Quoting Oliver Fromme <[EMAIL PROTECTED]>:

Chris H. <[EMAIL PROTECTED]> wrote:
> Thomas David Rivers wrote:
> > I have found that if I kill rpc.lockd on the NFS server,
> > most of the NFS issues I have (including a similar lock-up on
> > 6.1-RELEASE) go away.

FWIW, I also had problems with running rpc.lockd and
rpc.statd (no panics, though).  If you don't need them
(i.e. you don't need cross-machine locking), then don't
use them.  Use the -L flag to mount_nfs so at least
local locking works.

> You don't happen to have any experiences keeping rpc.statd
> running?

Basically, it doesn't make much sense to run one without
the other.  If you disable rpc.lockd, you can also safely
disable rpc.statd.

However, I don't think that your actual problem (lock-up
and panics) is related to rpc.lockd or rpc.statd.  It
rather sounds like something else is wrong with your
machine.  NFS works perfectly fine for me, including
copying huge files.

You wrote that you had a lot of crashes that accumulated
many files in lost+found.  Well, maybe your filesystem
was somehow damaged in the process.  It is possible to
damage file systems in a way that can lead to panics, and
it's not necessarily detected and repaired by fsck.

Indeed. I /too/ considered this. However, I largely dismissed this
as a possibility as most all of them are 0 length in size. The others
are fragments of logs. I'm not /completely/ ruling this out though.

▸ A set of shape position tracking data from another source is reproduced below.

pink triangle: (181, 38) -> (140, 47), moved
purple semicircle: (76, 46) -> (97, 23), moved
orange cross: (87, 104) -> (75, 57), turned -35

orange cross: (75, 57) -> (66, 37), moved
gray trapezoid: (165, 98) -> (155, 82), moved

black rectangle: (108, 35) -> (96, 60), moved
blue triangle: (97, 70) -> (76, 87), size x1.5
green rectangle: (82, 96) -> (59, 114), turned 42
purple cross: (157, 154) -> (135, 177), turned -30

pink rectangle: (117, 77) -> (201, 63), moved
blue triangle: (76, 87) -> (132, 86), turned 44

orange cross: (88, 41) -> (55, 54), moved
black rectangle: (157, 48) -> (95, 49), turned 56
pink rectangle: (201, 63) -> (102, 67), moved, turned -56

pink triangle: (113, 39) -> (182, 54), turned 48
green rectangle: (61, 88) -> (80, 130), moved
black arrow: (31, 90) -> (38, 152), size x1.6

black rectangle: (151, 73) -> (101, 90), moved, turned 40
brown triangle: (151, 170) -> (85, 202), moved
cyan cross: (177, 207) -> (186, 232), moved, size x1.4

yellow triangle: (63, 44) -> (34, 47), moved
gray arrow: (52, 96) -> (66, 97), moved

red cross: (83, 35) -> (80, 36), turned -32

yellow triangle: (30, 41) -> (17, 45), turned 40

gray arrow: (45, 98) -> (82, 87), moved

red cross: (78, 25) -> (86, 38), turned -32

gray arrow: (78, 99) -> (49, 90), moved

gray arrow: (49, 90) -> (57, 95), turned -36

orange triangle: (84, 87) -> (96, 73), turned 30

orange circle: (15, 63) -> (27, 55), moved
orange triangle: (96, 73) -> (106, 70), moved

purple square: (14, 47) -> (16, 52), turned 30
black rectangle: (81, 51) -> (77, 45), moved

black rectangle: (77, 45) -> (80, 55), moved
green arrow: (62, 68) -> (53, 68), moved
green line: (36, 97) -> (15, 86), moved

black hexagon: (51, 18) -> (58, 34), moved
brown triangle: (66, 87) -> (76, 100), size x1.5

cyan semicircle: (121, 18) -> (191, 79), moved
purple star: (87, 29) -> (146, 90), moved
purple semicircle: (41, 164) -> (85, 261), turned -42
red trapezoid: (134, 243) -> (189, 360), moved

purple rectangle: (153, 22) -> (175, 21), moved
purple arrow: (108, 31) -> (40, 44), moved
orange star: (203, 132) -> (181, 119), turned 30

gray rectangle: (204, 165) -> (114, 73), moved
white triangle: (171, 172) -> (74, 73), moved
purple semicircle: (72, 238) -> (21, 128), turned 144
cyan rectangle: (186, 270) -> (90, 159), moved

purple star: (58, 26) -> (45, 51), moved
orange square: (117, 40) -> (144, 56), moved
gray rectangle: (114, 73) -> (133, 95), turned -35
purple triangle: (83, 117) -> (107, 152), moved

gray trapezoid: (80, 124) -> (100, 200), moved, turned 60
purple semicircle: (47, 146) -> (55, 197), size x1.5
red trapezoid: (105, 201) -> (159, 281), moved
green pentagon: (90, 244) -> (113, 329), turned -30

> > > # cp /path/to/approx/10Mb/file /host/path/to/dest/dir/
> > >
> > > Fatal double fault
> > > eis 0x0blah
> > > eiblah blah0x
> > > panic double fault
> > > no dump device defined

You should try to setup a dump device, so you get a kernel
crash dump next time.  The crash dump can be used to find
out where the crash occured -- and I bet it's not in the
NFS code.

See the Handbook for details on how to setup a dump device.

By the way, does the problem also occur when copying the
file to/from a memory disk, so no physical disk is involved?
That way you would exclude the disk and the disk driver as
potential causes.  Similarly, try a loopback NFS mount
(i.e. mount from 127.0.0.1) in order to exclude the network
interface driver as a potential cause.

If the problem still exists when copying a 10 MB file from
a memory disk to a memory disk (same or other) via a
localhost mount on the same machine, then it looks like
the NFS code might be at fault.

Best regards
  Oliver

All good advise. I'm going to /initially/ take the easy way out
first (remove lockd/statd from rc.conf). As a quick experiment.
Then I'll endevour to investigate further using your suggestions.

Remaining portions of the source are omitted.